From: schwarze@mandoc.bsd.lv
To: source@mandoc.bsd.lv
Subject: docbook2mdoc: Various parser simplifications and improvements.
Date: Mon, 25 Mar 2019 18:15:14 -0500 (EST) [thread overview]
Message-ID: <e3fcb72f77ff9a79@fantadrom.bsd.lv> (raw)
Log Message:
-----------
Various parser simplifications and improvements.
Delete the redundant member "node" of struct parse.
The same is already available from cur->node.
No need to check in xml_char() whether an element is open.

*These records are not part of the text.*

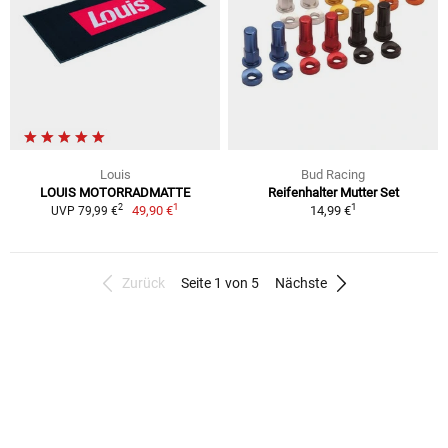
Louis
Bud Racing
LOUIS MOTORRADMATTE
Reifenhalter Mutter Set
1
1
2
49,90 €
14,99 €
UVP 79,99 €
Zurück
Seite 1 von 5
Nächste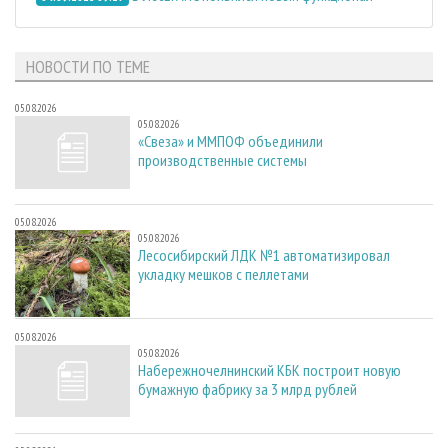
НОВОСТИ ПО ТЕМЕ
05.08.2026
05.08.2026
«Свеза» и ММПОФ объединили
производственные системы
05.08.2026
05.08.2026
Лесосибирский ЛДК №1 автоматизировал
укладку мешков с пеллетами
05.08.2026
05.08.2026
Набережночелнинский КБК построит новую
бумажную фабрику за 3 млрд рублей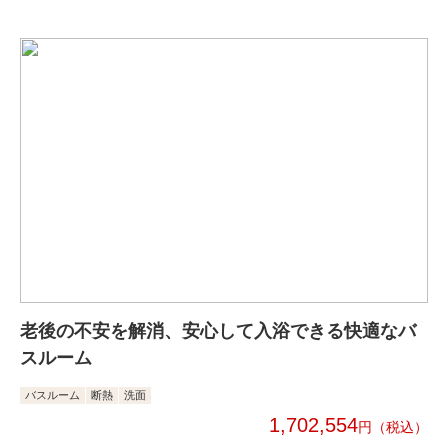
老後の不安を解消、安心して入浴できる快適なバ
スルーム
バスルーム
断熱
洗面
1,702,554
円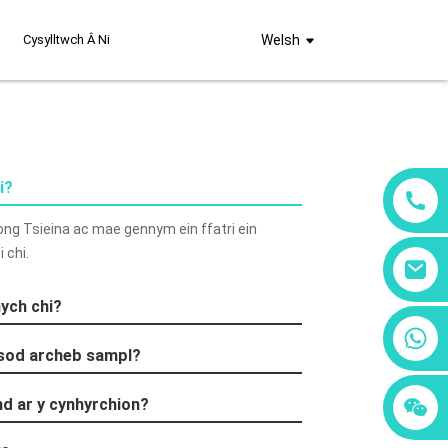
Cysylltwch Â Ni
Welsh
i?
g Tsieina ac mae gennym ein ffatri ein
 chi.
nych chi?
+86 18760065206
osod archeb sampl?
+86 15397569549
and ar y cynhyrchion?
+86 15118299221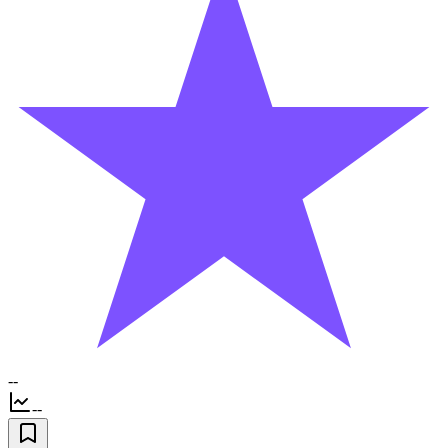
--
--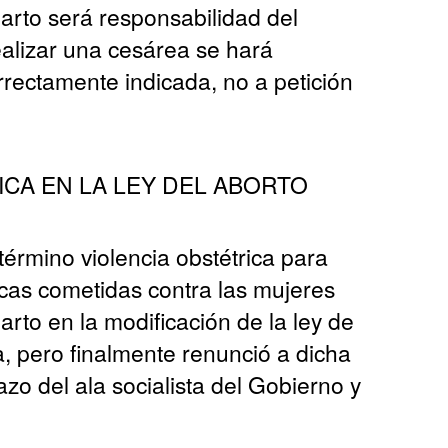
parto será responsabilidad del
realizar una cesárea se hará
rectamente indicada, no a petición
ICA EN LA LEY DEL ABORTO
 término violencia obstétrica para
ticas cometidas contra las mujeres
arto en la modificación de la ley de
a, pero finalmente renunció a dicha
zo del ala socialista del Gobierno y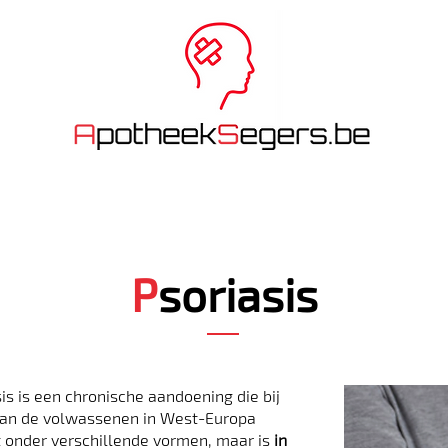
INE BESTELLEN
MEDICATIEBEGELEIDING
NUTTIGE INFO
P
soriasis
is is een chronische aandoening die bij
van de volwassenen in West-Europa
 onder verschillende vormen, maar is
in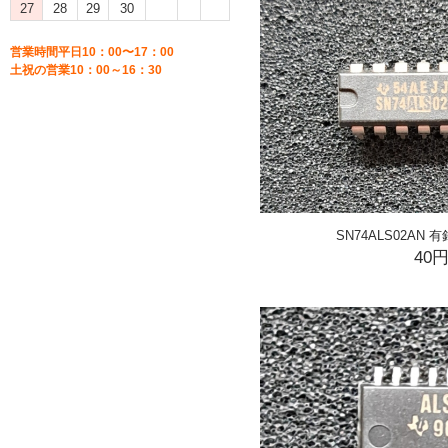
27
28
29
30
営業時間平日10：00〜17：00
土祝の営業10：00～16：30
SN74ALS02AN 
40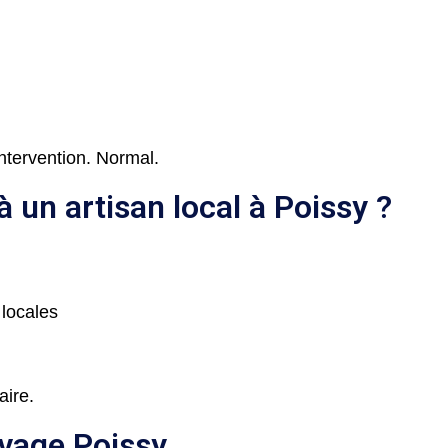
ntervention. Normal.
 un artisan local à Poissy ?
 locales
aire.
vage Poissy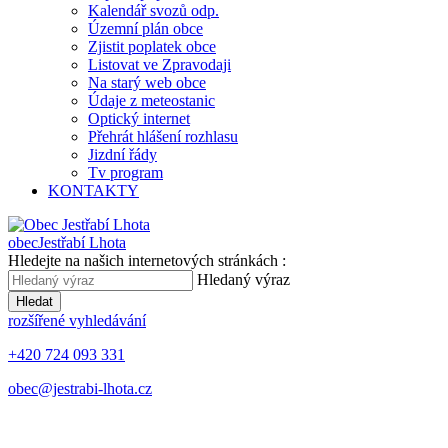
Kalendář svozů odp.
Územní plán obce
Zjistit poplatek obce
Listovat ve Zpravodaji
Na starý web obce
Údaje z meteostanic
Optický internet
Přehrát hlášení rozhlasu
Jizdní řády
Tv program
KONTAKTY
obec
Jestřabí Lhota
Hledejte na našich internetových stránkách :
Hledaný výraz
Hledat
rozšířené vyhledávání
+420 724 093 331
obec@jestrabi-lhota.cz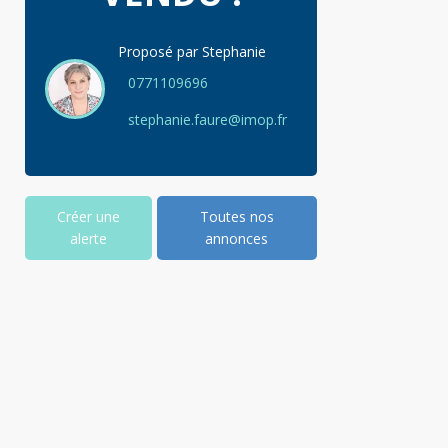
Proposé par
Stephanie
0771109696
stephanie.faure@imop.fr
Créer une
Toutes nos
alerte
annonces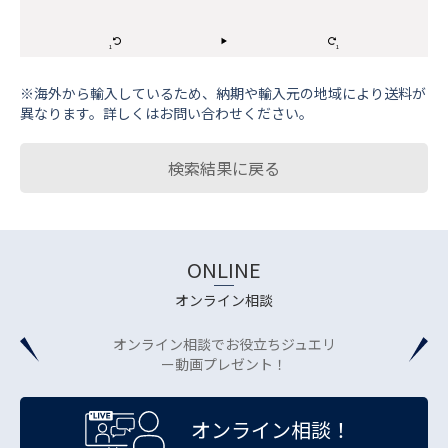
※海外から輸⼊しているため、納期や輸⼊元の地域により送料が
異なります。詳しくはお問い合わせください。
検索結果に戻る
ONLINE
オンライン相談
オンライン相談でお役立ちジュエリ
ー動画プレゼント！
オンライン相談！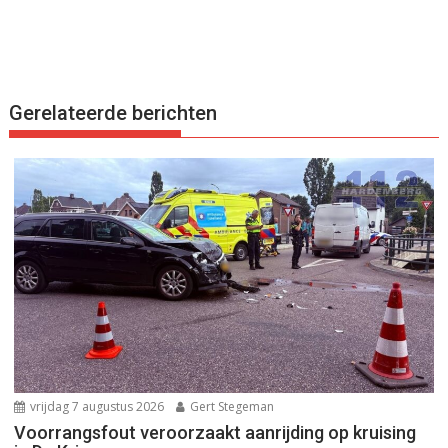
Gerelateerde berichten
vrijdag 7 augustus 2026
Gert Stegeman
Voorrangsfout veroorzaakt aanrijding op kruising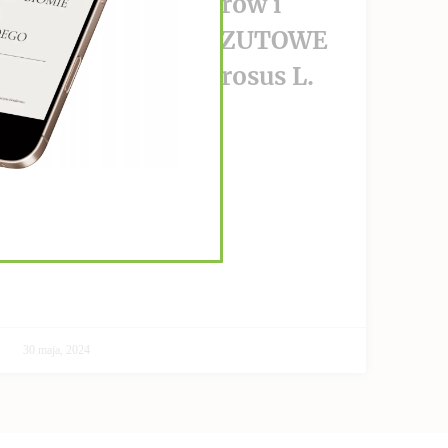
wzrost nowotworów i
PRZECIWPRZERZUTOWE
Helianthus Tuberosus L.
CZYTAJ DALEJ >>
30 maja, 2024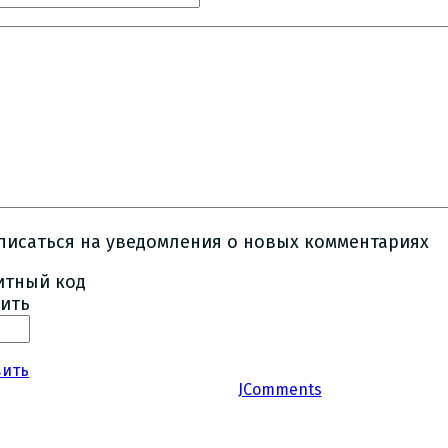
писаться на уведомления о новых комментариях
ить
вить
JComments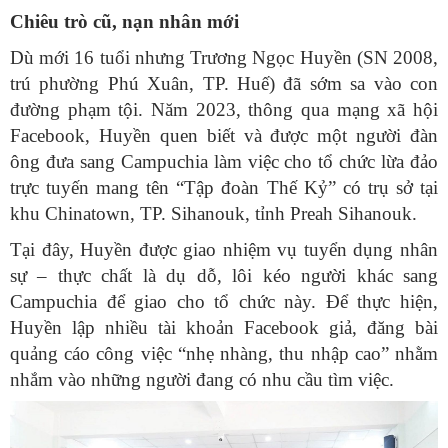
Chiêu trò cũ, nạn nhân mới
Dù mới 16 tuổi nhưng Trương Ngọc Huyền (SN 2008,
trú phường Phú Xuân, TP. Huế) đã sớm sa vào con
đường phạm tội. Năm 2023, thông qua mạng xã hội
Facebook, Huyền quen biết và được một người đàn
ông đưa sang Campuchia làm việc cho tổ chức lừa đảo
trực tuyến mang tên “Tập đoàn Thế Kỷ” có trụ sở tại
khu Chinatown, TP. Sihanouk, tỉnh Preah Sihanouk.
Tại đây, Huyền được giao nhiệm vụ tuyển dụng nhân
sự – thực chất là dụ dỗ, lôi kéo người khác sang
Campuchia để giao cho tổ chức này. Để thực hiện,
Huyền lập nhiều tài khoản Facebook giả, đăng bài
quảng cáo công việc “nhẹ nhàng, thu nhập cao” nhằm
nhắm vào những người đang có nhu cầu tìm việc.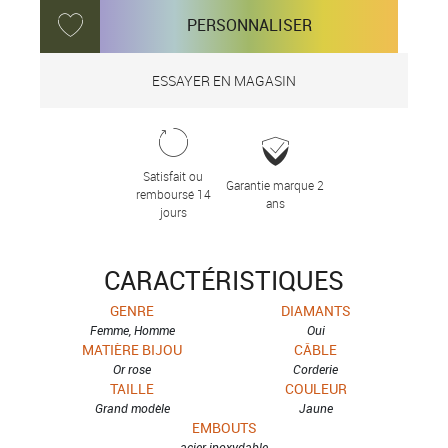
PERSONNALISER
ESSAYER EN MAGASIN
Satisfait ou
Garantie marque 2
remboursé 14
ans
jours
CARACTÉRISTIQUES
GENRE
DIAMANTS
Femme, Homme
Oui
MATIÈRE BIJOU
CÂBLE
Or rose
Corderie
TAILLE
COULEUR
Grand modèle
Jaune
EMBOUTS
acier inoxydable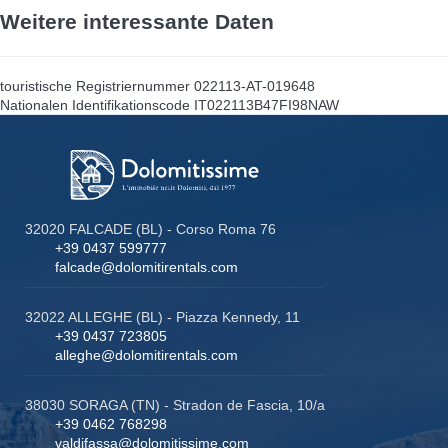
Weitere interessante Daten
touristische Registriernummer
022113-AT-019648
Nationalen Identifikationscode
IT022113B47FI98NAW
32020 FALCADE (BL) - Corso Roma 76
+39 0437 599777
falcade@dolomitirentals.com
32022 ALLEGHE (BL) - Piazza Kennedy, 11
+39 0437 723805
alleghe@dolomitirentals.com
38030 SORAGA (TN) - Stradon de Fascia, 10/a
+39 0462 768298
valdifassa@dolomitissime.com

Text outside the document element results in expat errors "not
well-formed (invalid token)" or "junk after document element"
and the function xml_char() is not called.
No need to check in xml_elem_end() whether an element is open.
Bogus closing tags result in expat errors "not well-formed (invalid
token)" or "mismatched tag" and the function xml_elem_end() is not
called.
In xml_elem_start(): no point in skipping the element name check
for the document element; and the error error "multiple refentries"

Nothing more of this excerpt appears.